Telephone poles and other objets d’art at the Hammer Museum, in Los Angeles. (Hammer)
Actors Will Ferrell and Joel McHale have helped to produce a hilarious six-minute advertising spot for the Hammer Museum, at UCLA, in which they pretend to be baffled by works of art at the museum’s latest exhibit, “Stories of Almost Everyone.” Whether the film, “Baffled by Conceptual Art?” and its humor are a fraud depends on whether Ferrell and McHale “get it” or not. Are they dupes of the museum staff and the 30 artists in the exhibit? Or are they in on the joke?
If so, they, the artists and the museum staff are equally the dupes of their own convoluted pretense to profundity. They all look down their noses at museum visitors who express bafflement, the sort whom Ferrell and McHale portray in the film. That is, the rubes whose foreheads wrinkle when they see a purple pillow that’s only been slept on by acrobats (Ferrell: “Yeah.
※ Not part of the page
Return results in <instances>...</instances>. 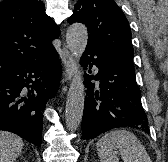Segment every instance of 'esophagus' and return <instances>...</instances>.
Returning <instances> with one entry per match:
<instances>
[{"label":"esophagus","instance_id":"obj_1","mask_svg":"<svg viewBox=\"0 0 168 162\" xmlns=\"http://www.w3.org/2000/svg\"><path fill=\"white\" fill-rule=\"evenodd\" d=\"M64 55H65V78L64 82L69 81L72 78V75L75 70V61L70 55L69 51L66 47H63ZM63 90H66V87H63Z\"/></svg>","mask_w":168,"mask_h":162}]
</instances>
This is really good.”); telephone poles lying on the floor (McHale: “That’s an artist saying, ‘I got 25 people to carry telephone poles up stairs.’ That gives me a strange joy”); a long yellow rectangular box leaning up against the gallery wall whose art consists of whatever you may imagine it contains; a mess of sneakers that took about a day to lay out on a patch of floor; a pair of socks randomly placed, about which you are supposed to wonder whether the night guard could resist changing their placement without telling anyone; the museum’s mail piled in a corner of the gallery daily at 4:20 p.m. for the length of the exhibit, to which Ferrell responds, “Here’s my concern” … what if someone sends fresh oysters; and other stuff deemed art by the museum.
“I don’t know if this is art,” McHale says at the end, adding, “It’s definitely art. … I think.”
Whether Ferrell and McHale are actually co-conspirators with the museum staff in the making of this film, with its mockery of normal attitudes about what art is, it is actually the visitors they portray whose take on the art – that this stuff is not art – reflects the deeper understanding of art. The art in this gallery should be surrounded by air quotes.
I’ve always believed that if I run over my bicycle with my car and lean the bent-up remains against a gallery wall, it is not art. It does not have a value in the range of five or six figures. It does not deserve anyone’s respect.
I still stand by that belief, even if the “artists” at the Hammer Museum buy into this fraud. Whether they realize it or not, or whether they merely think they have latched onto a “good thing,” they are part of an intellectual trend of long standing that seeks to undermine the stability of language and thus our confidence that anything is really what we think it is in our society. It is in the truest sense subversive, and not really all that funny.
Call it postmodernism, structuralism, constructivism, deconstructivism or whatever, art and architecture are the only fields in which the wacky trend has supplanted common sense within the establishment. That’s okay for art, since it’s so easy for most people to disparage and disengage. Architecture is one of the practical arts, however, and while it is easy to disparage, it is impossible to disengage.
Let’s see Will Ferrell and Joel McHale do an ad on modern architecture!